#### ASSIGNED TASK
Only the pictures are to be left out; return the rest of the data exactly as it stands.

(Stored data entries)

══════

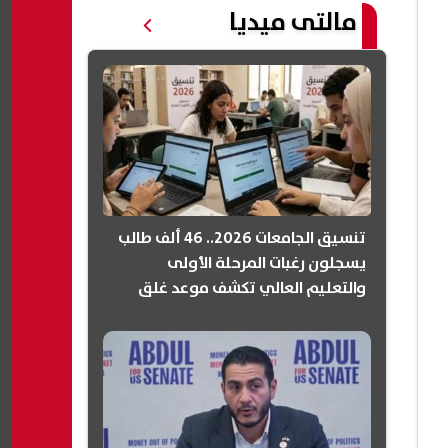
مالتى ميديا
تنسيق الجامعات 2026.. 46 ألف طالب
يسجلون رغبات المرحلة الأولى
والتعليم العالي تكشف موعد غلق
التسجيل (انفوجرافيك)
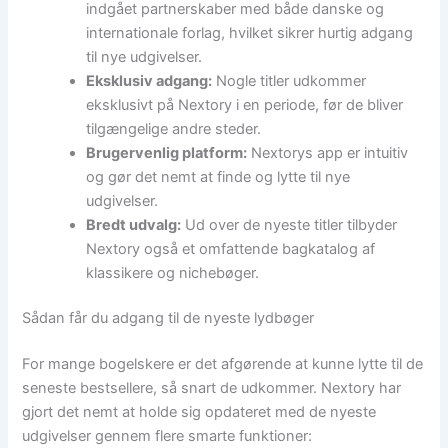
indgået partnerskaber med både danske og
internationale forlag, hvilket sikrer hurtig adgang
til nye udgivelser.
Eksklusiv adgang:
Nogle titler udkommer
eksklusivt på Nextory i en periode, før de bliver
tilgængelige andre steder.
Brugervenlig platform:
Nextorys app er intuitiv
og gør det nemt at finde og lytte til nye
udgivelser.
Bredt udvalg:
Ud over de nyeste titler tilbyder
Nextory også et omfattende bagkatalog af
klassikere og nichebøger.
Sådan får du adgang til de nyeste lydbøger
For mange bogelskere er det afgørende at kunne lytte til de
seneste bestsellere, så snart de udkommer. Nextory har
gjort det nemt at holde sig opdateret med de nyeste
udgivelser gennem flere smarte funktioner:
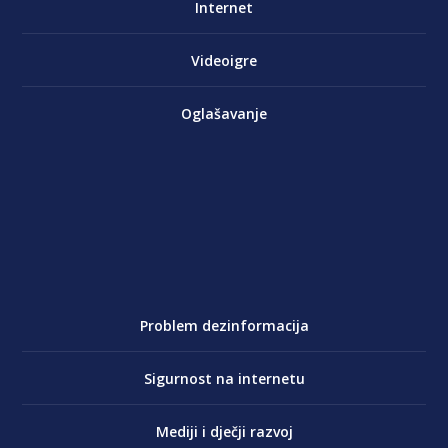
Internet
Videoigre
Oglašavanje
Problem dezinformacija
Sigurnost na internetu
Mediji i dječji razvoj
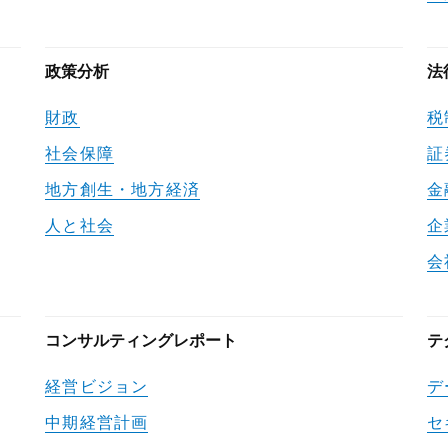
政策分析
法
財政
税
社会保障
証
地方創生・地方経済
金
人と社会
企
会
コンサルティングレポート
テ
経営ビジョン
デ
中期経営計画
セ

══════

#### REPLY
مالتى ميديا
تنسيق الجامعات 2026.. 46 ألف طالب
يسجلون رغبات المرحلة الأولى
والتعليم العالي تكشف موعد غلق
التسجيل (انفوجرافيك)
indgået partnerskaber med både danske og
internationale forlag, hvilket sikrer hurtig adgang
til nye udgivelser.
Eksklusiv adgang:
Nogle titler udkommer
eksklusivt på Nextory i en periode, før de bliver
tilgængelige andre steder.
Brugervenlig platform:
Nextorys app er intuitiv
og gør det nemt at finde og lytte til nye
udgivelser.
Bredt udvalg:
Ud over de nyeste titler tilbyder
Nextory også et omfattende bagkatalog af
klassikere og nichebøger.
Sådan får du adgang til de nyeste lydbøger
For mange bogelskere er det afgørende at kunne lytte til de
seneste bestsellere, så snart de udkommer. Nextory har
gjort det nemt at holde sig opdateret med de nyeste
udgivelser gennem flere smarte funktioner:
Internet
Videoigre
Oglašavanje
Problem dezinformacija
Sigurnost na internetu
Mediji i dječji razvoj
政策分析
法
財政
税
社会保障
証
地方創生・地方経済
金
人と社会
企
会
コンサルティングレポート
テ
経営ビジョン
デ
中期経営計画
セ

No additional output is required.